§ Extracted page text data

===

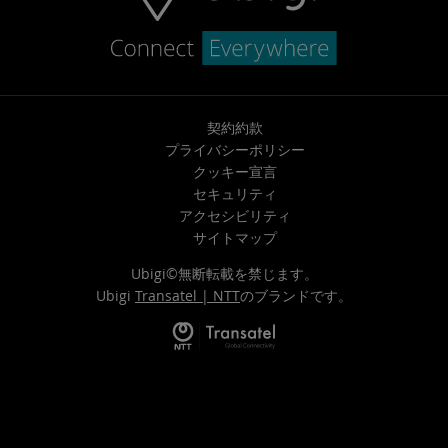
契約約款
プライバシーポリシー
クッキー宣言
セキュリティ
アクセシビリティ
サイトマップ
Ubigi©無断転載を禁じます。
Ubigi
Transatel | NTT
のブランドです。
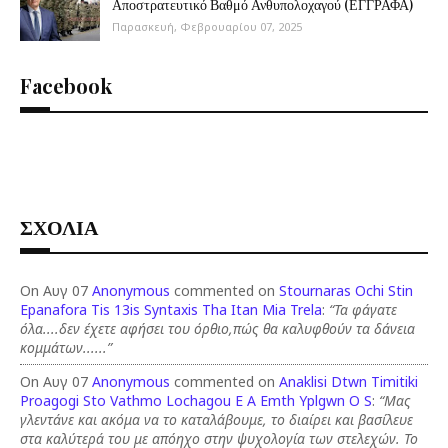
Αποστρατευτικό Βαθμό Ανθυπολοχαγού (ΕΓΓΡΑΦΑ)
Παρασκευή, Φεβρουαρίου 07, 2025
Facebook
ΣΧΟΛΙΑ
On Αυγ 07
Anonymous
commented on
Stournaras Ochi Stin
Epanafora Tis 13is Syntaxis Tha Itan Mia Trela
:
“Τα φάγατε
όλα....δεν έχετε αφήσει του όρθιο,πώς θα καλυφθούν τα δάνεια
κομμάτων......”
On Αυγ 07
Anonymous
commented on
Anaklisi Dtwn Timitiki
Proagogi Sto Vathmo Lochagou E A Emth Yplgwn O S
:
“Μας
γλεντάνε και ακόμα να το καταλάβουμε, το διαίρει και βασίλευε
στα καλύτερά του με απόηχο στην ψυχολογία των στελεχών. Το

===

§ Goal of the exercise
Print once more, exactly, the lines from the one with "Transatel | NTT" through the last line of the data, both ends included, without any pictures.

§ Answer section
Transatel | NTT
のブランドです。
Αποστρατευτικό Βαθμό Ανθυπολοχαγού (ΕΓΓΡΑΦΑ)
Παρασκευή, Φεβρουαρίου 07, 2025
Facebook
ΣΧΟΛΙΑ
On Αυγ 07
Anonymous
commented on
Stournaras Ochi Stin
Epanafora Tis 13is Syntaxis Tha Itan Mia Trela
:
“Τα φάγατε
όλα....δεν έχετε αφήσει του όρθιο,πώς θα καλυφθούν τα δάνεια
κομμάτων......”
On Αυγ 07
Anonymous
commented on
Anaklisi Dtwn Timitiki
Proagogi Sto Vathmo Lochagou E A Emth Yplgwn O S
:
“Μας
γλεντάνε και ακόμα να το καταλάβουμε, το διαίρει και βασίλευε
στα καλύτερά του με απόηχο στην ψυχολογία των στελεχών. Το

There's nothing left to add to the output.